Some parts of the book were missing from the film, some were moved around, but the best parts were there, e.g., the scene in the movie where Lara and Pasha light a candle and places it against a frozen window pane. The heat of the flame melts a dark eye into the frozen night air — that's in the book, which also includes the scene where Zhivago and Tonya pass on the street and Yuri looks up at the candle and thinks deep thoughts.

Evgraf starts off the movie, but only shows up late in the book as a key character. Missing from the book was the long trek in the ice and snow to Yuriatin that was so effective in the movie.

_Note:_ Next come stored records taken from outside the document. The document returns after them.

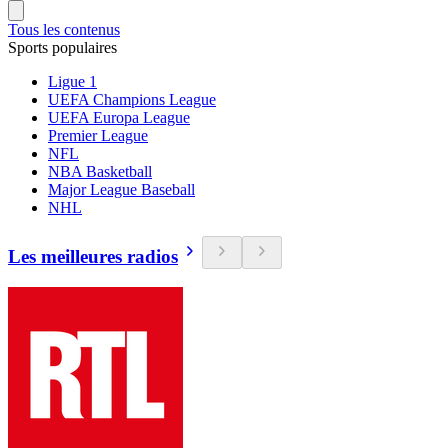
Tous les contenus
Sports populaires
Ligue 1
UEFA Champions League
UEFA Europa League
Premier League
NFL
NBA Basketball
Major League Baseball
NHL
Les meilleures radios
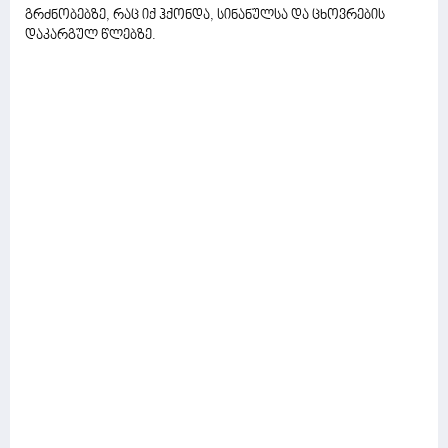
გრძნობებზე, რაც იქ ჰქონდა, სინანულსა და ცხოვრების
დაკარგულ წლებზე.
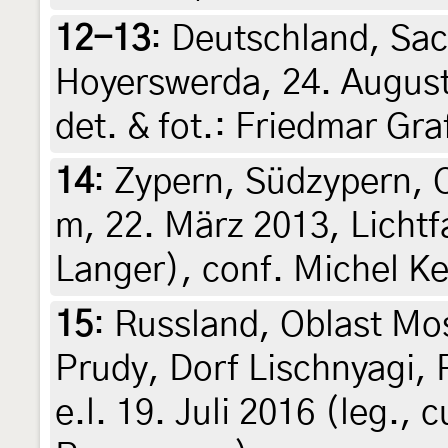
12-13
:
Deutschland, Sa
Hoyerswerda, 24. August 
det. & fot.: Friedmar Gra
14
:
Zypern, Südzypern, 
m, 22. März 2013, Lichtf
Langer), conf. Michel Ke
15
:
Russland, Oblast Mos
Prudy, Dorf Lischnyagi, 
e.l. 19. Juli 2016 (leg., c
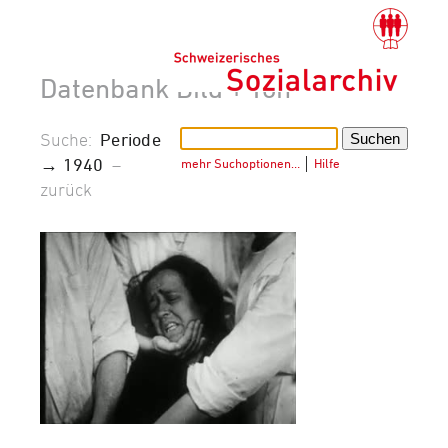
Datenbank Bild + Ton
Suche:
Periode
→ 1940
–
mehr Suchoptionen…
│
Hilfe
zurück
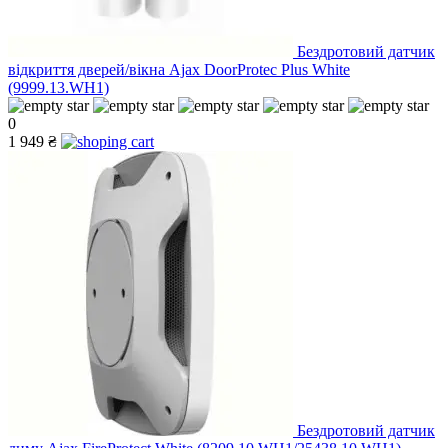
Бездротовий датчик
відкриття дверей/вікна Ajax DoorProtec Plus White
(9999.13.WH1)
0
1 949 ₴
Бездротовий датчик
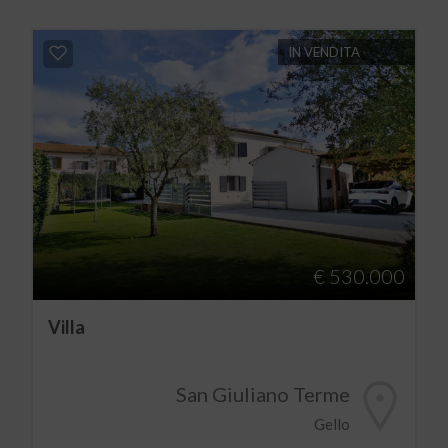
IN VENDITA
€ 530.000
Villa
San Giuliano Terme
Gello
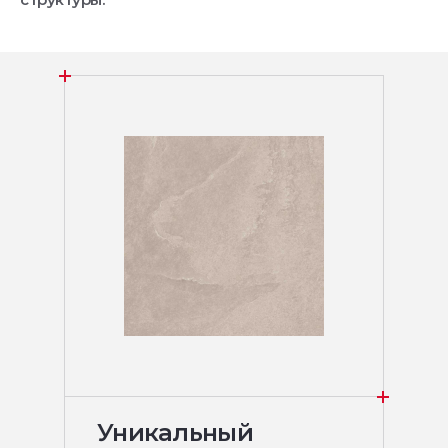
Уникальный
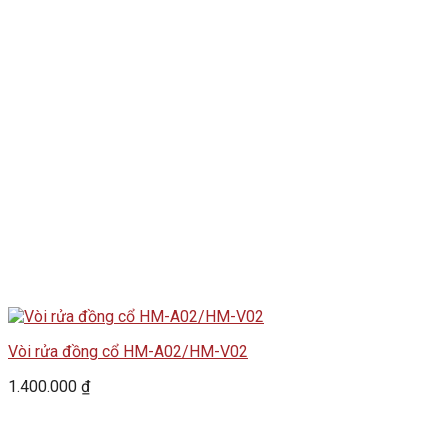
Vòi rửa đồng cổ HM-A02/HM-V02
1.400.000
₫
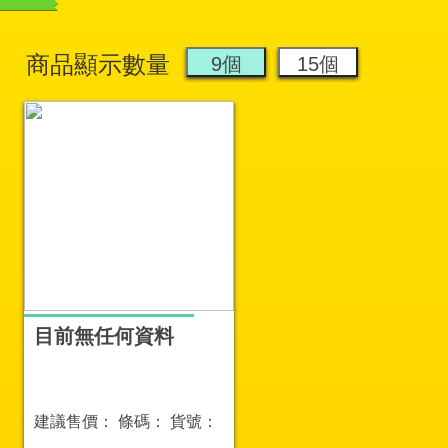
商品顯示數量
目前無任何資料
建議售價：
條碼：
貨號：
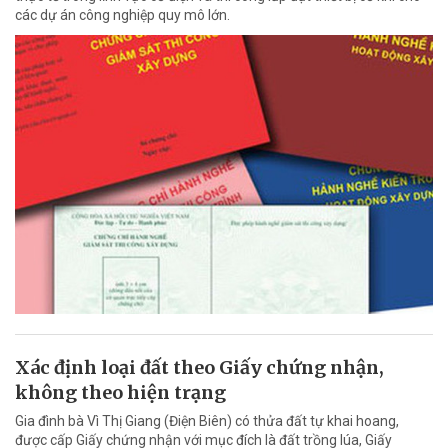
các dự án công nghiệp quy mô lớn.
Xác định loại đất theo Giấy chứng nhận,
không theo hiện trạng
Gia đình bà Vì Thị Giang (Điện Biên) có thửa đất tự khai hoang,
được cấp Giấy chứng nhận với mục đích là đất trồng lúa, Giấy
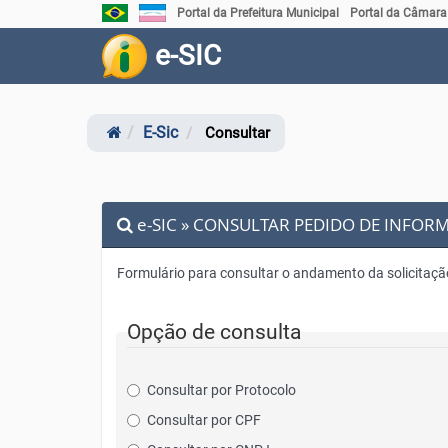
Link
Link
Portal da Prefeitura Municipal
Portal da Câmara
externo
externo
para
para
e-SIC
Portal
Portal
Brasil
do
Governo
do
Estado
E-Sic
Consultar
do
Espírito
Santo
e-SIC » CONSULTAR PEDIDO DE INFO
Formulário para consultar o andamento da solicitaçã
Opção de consulta
Consultar por Protocolo
Consultar por CPF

One of the keys to my sorting out the names in the book was learning that the suffix "-vich" on a name means "son of" in Russian. Thus Yuri's family name is "Zhivago," but he is equally often called "Andreivich" after his father's name "Andrea." Similarly, Komarovsky is called Ippolitivich. The feminine patronymic form is "ovna" — thus Lari is sometimes called Andrepovna.

Pasternak is a pure pleasure to read — this is a book that is not tarnished by its movie, but enhanced by it. The scenes of the movie glowed in my memory when I reached them in the book. Like the movie, I didn't want the book to end, and when I finally closed the book for the last time, a feeling came over me like a cool summer breeze over bare skin. The feeling covered my upper torso and I felt suspended in time. I thought of the time of the ice palace with Lara and Yuri, and knew that that was enough for Zhivago or any man — that, despite the horror of life falling apart everywhere around him, he had lived life to its fullest.

By the time I finished this novel the second time as an adult, I wished that I could read the original poems at the end of the book by Pasternak in Russian, who was as great a poet in real life as his fictional Yuri Andreivich.